MrsTofu's Journal, 02 February 2011

It has been suggested/ expressed to me that one of my issues is not allowing myself to value successes. It's really hard for me to feel worthwhile about some things though. I can see that yeah I managed to avoid doing one or two bad things here and there, but I am still so far from my goal, I am still so far from doing well that it just seems like I am not getting there fast enough and I don't know if I can actually make it through. Resisting non nutritive or overly dense carbs feels like hell most of the time.

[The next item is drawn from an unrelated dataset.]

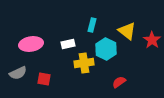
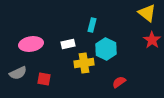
yellow triangle: moved 20 px right, 18 px up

(Sunday my DH and I had lunch with another young family from our church. We ended up having lunch at a bagel place and it felt like torture trying to keep myself from eating the remainder of the bagel my DH had deliberately not eaten. I ate my own bagel sandwich too fast, plus I was sharing it with my daughter, so I felt really deprived and frustrated. I didn't want to fuss in front of my friends so I just pouted on the inside. I kept trying to encourage my daughter to eat in part so I didn't have to see it in front of me anymore. In typical preschooler fashion she was easily distracted and torn between eating and playing, so much of the time the bagel pieces were just sitting there on the wrapper practically mocking me. The knowledge that a bagel is about 300 calories is one of the few things holding me back. I knew I couldn't afford to indulge like that, besides the fact that I had already overindulged myself on many occasions the previous week.)

I feel like I am fighting tooth and nail just to not lose ground; everyday it's like I am trying to avoid failing- usually unsuccessfully- instead of having another chance to succeed. It's a lousy mindset. I know that, but it's so bloody familiar. Familiar is so hard to resist. BLARGH! I'm almost certain that my journal is mostly filled with journal entries like this, practically whining that I am struggling to make the status quo. I know that nutrition is not the only area that this mentality applies to; it's been a lifelong theme.

I don't think I've ever really felt 'good enough' just as I am. I've always felt the compulsion to overachieve. When I was a child I seriously saw myself as inferior to my peers/ subhuman. I believed the only way I could 'redeem' myself, to justify being simply being among my peers, let alone being acceptable to or amidst my peers, was to out perform them. I strived to find some area where I was elite in order to do so. This was also what I felt was necessary to earn acceptance from my mom. I am the eldest of 6 kids and I longed to stand out favorably and be affirmed by her; however, she wasn't able to do this.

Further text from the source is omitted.